The father and son and their fire remain. And they sacrifice for one another. Their love is unlike anything I have ever read in literature. It is the one novel I cannot get through without weeping. If ever there was familial love in literature, this is it. (And yes, I, too, relish Shakespeare’s Lear.)
How was the novel prescient? Here are some ways:
- It showed a world where man is stripped of luxury.
- It showed man’s lust for destruction.
- It showed man’s inescapable need for love.
- It showed man’s insatiable appetite for war.
- It showed that war is both necesssary and tragic.
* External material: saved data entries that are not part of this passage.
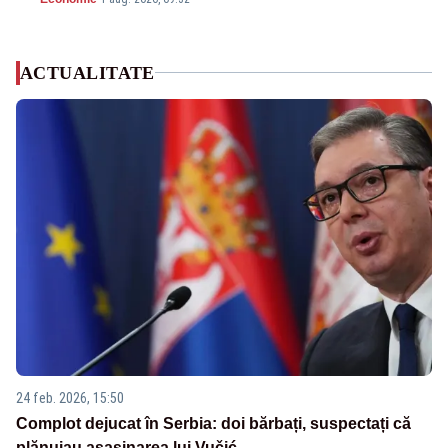
ACTUALITATE
24 feb. 2026, 15:50
Complot dejucat în Serbia: doi bărbați, suspectați că
plănuiau asasinarea lui Vučić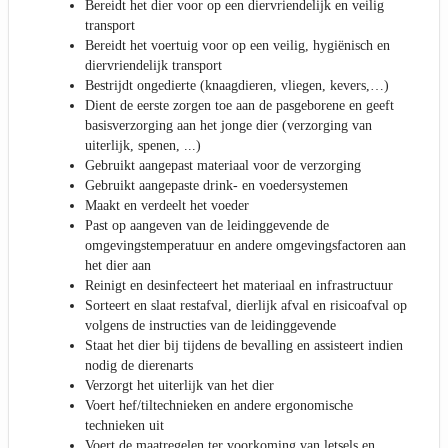
Bereidt het dier voor op een diervriendelijk en veilig
transport
Bereidt het voertuig voor op een veilig, hygiënisch en
diervriendelijk transport
Bestrijdt ongedierte (knaagdieren, vliegen, kevers,…)
Dient de eerste zorgen toe aan de pasgeborene en geeft
basisverzorging aan het jonge dier (verzorging van
uiterlijk, spenen, ...)
Gebruikt aangepast materiaal voor de verzorging
Gebruikt aangepaste drink- en voedersystemen
Maakt en verdeelt het voeder
Past op aangeven van de leidinggevende de
omgevingstemperatuur en andere omgevingsfactoren aan
het dier aan
Reinigt en desinfecteert het materiaal en infrastructuur
Sorteert en slaat restafval, dierlijk afval en risicoafval op
volgens de instructies van de leidinggevende
Staat het dier bij tijdens de bevalling en assisteert indien
nodig de dierenarts
Verzorgt het uiterlijk van het dier
Voert hef/tiltechnieken en andere ergonomische
technieken uit
Voert de maatregelen ter voorkoming van letsels en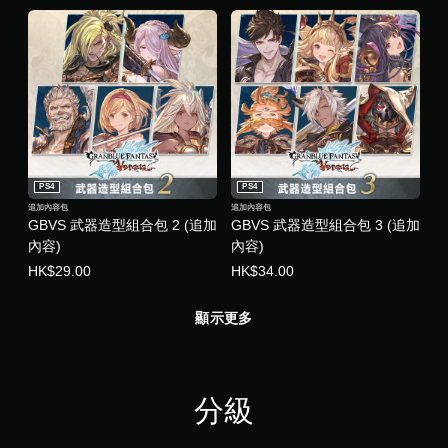
PS4
PS4
追加內容包
追加內容包
GBVS 武器造型組合包 2 (追加
GBVS 武器造型組合包 3 (追加
內容)
內容)
HK$29.00
HK$34.00
顯示更多
分級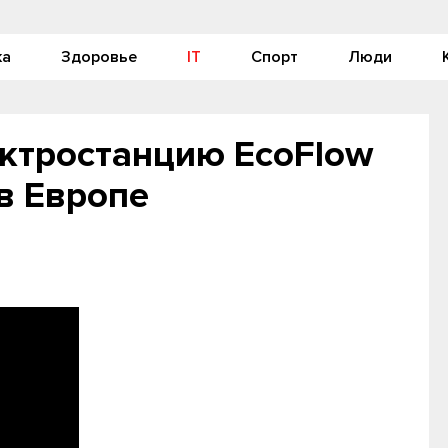
ка
Здоровье
IT
Спорт
Люди
ектростанцию EcoFlow
в Европе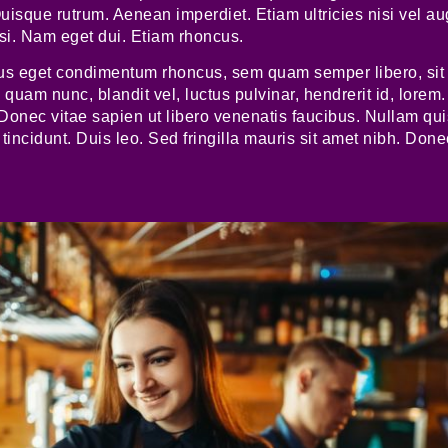
uisque rutrum. Aenean imperdiet. Etiam ultricies nisi vel a
isi. Nam eget dui. Etiam rhoncus.
us eget condimentum rhoncus, sem quam semper libero, sit
uam nunc, blandit vel, luctus pulvinar, hendrerit id, lorem
Donec vitae sapien ut libero venenatis faucibus. Nullam qui
 tincidunt. Duis leo. Sed fringilla mauris sit amet nibh. Done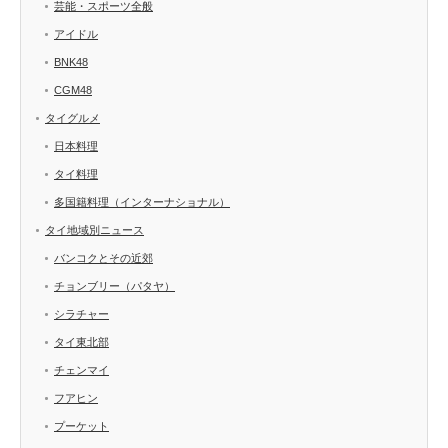
芸能・スポーツ全般
アイドル
BNK48
CGM48
タイグルメ
日本料理
タイ料理
多国籍料理（インターナショナル）
タイ地域別ニュース
バンコクとその近郊
チョンブリー（パタヤ）
シラチャー
タイ東北部
チェンマイ
フアヒン
プーケット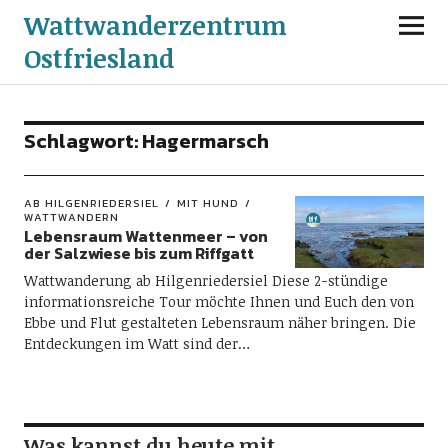
Wattwanderzentrum
Ostfriesland
Schlagwort:
Hagermarsch
AB HILGENRIEDERSIEL
MIT HUND
WATTWANDERN
Lebensraum Wattenmeer – von
der Salzwiese bis zum Riffgatt
Wattwanderung ab Hilgenriedersiel Diese 2-stündige
informationsreiche Tour möchte Ihnen und Euch den von
Ebbe und Flut gestalteten Lebensraum näher bringen. Die
Entdeckungen im Watt sind der…
Was kannst du heute mit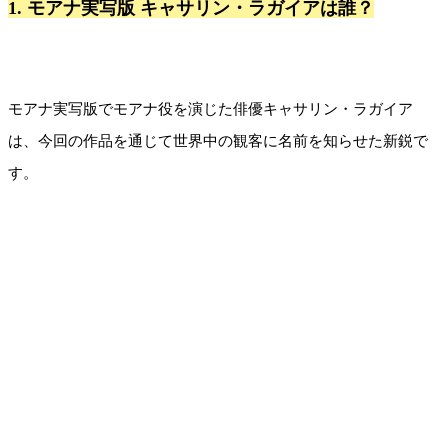
1. モアナ実写版 キャサリン・ラガイアは誰？
モアナ実写版でモアナ役を演じた俳優キャサリン・ラガイア
は、今回の作品を通じて世界中の観客に名前を知らせた新鋭で
す。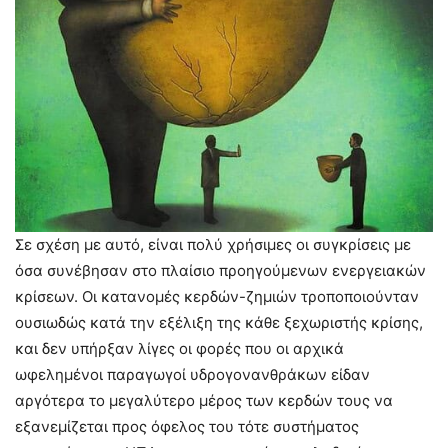
Σε σχέση με αυτό, είναι πολύ χρήσιμες οι συγκρίσεις με
όσα συνέβησαν στο πλαίσιο προηγούμενων ενεργειακών
κρίσεων. Οι κατανομές κερδών-ζημιών τροποποιούνταν
ουσιωδώς κατά την εξέλιξη της κάθε ξεχωριστής κρίσης,
και δεν υπήρξαν λίγες οι φορές που οι αρχικά
ωφελημένοι παραγωγοί υδρογονανθράκων είδαν
αργότερα το μεγαλύτερο μέρος των κερδών τους να
εξανεμίζεται προς όφελος του τότε συστήματος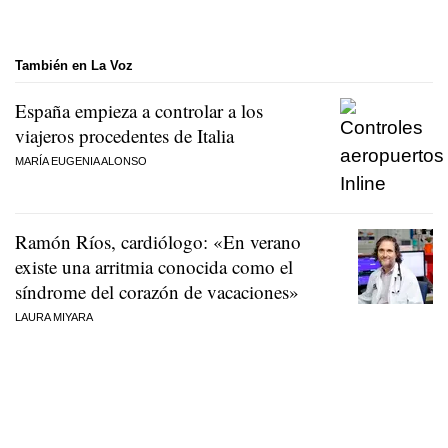
También en La Voz
España empieza a controlar a los
viajeros procedentes de Italia
MARÍA EUGENIA ALONSO
Ramón Ríos, cardiólogo: «En verano
existe una arritmia conocida como el
síndrome del corazón de vacaciones»
LAURA MIYARA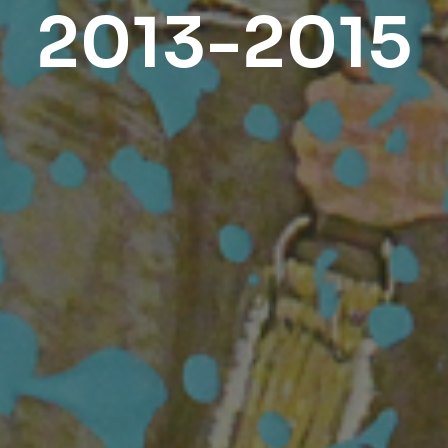
2013-2015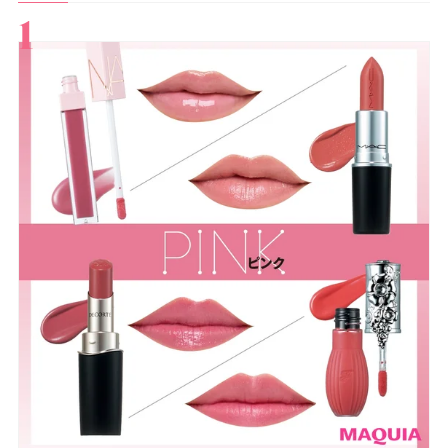
すべて
スキンケア
メイク
ボディケア
美活
ヘア
ライフスタイル
ビューティーズ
- It showed man’s problem is his own nature.
- It showed man’s hatred of God and his simultaneous longing for God’s providence.
- It showed man’s deep longing for beauty.
- It showed man’s longing for redemption.
- It showed man’s endurance of evil for the sake of love.
If I were on the proverbial island and could take only ten books, this would be in the top five. And two of the others on that list would be from McCarthy, too. McCarthy saw where we were headed and has written it out for all who will attend, and he accomplished it –in all its horror and beauty–in The Road.
“The Road” book sounds good…I will probably read it.
(It’s not Shakespeare! 😁)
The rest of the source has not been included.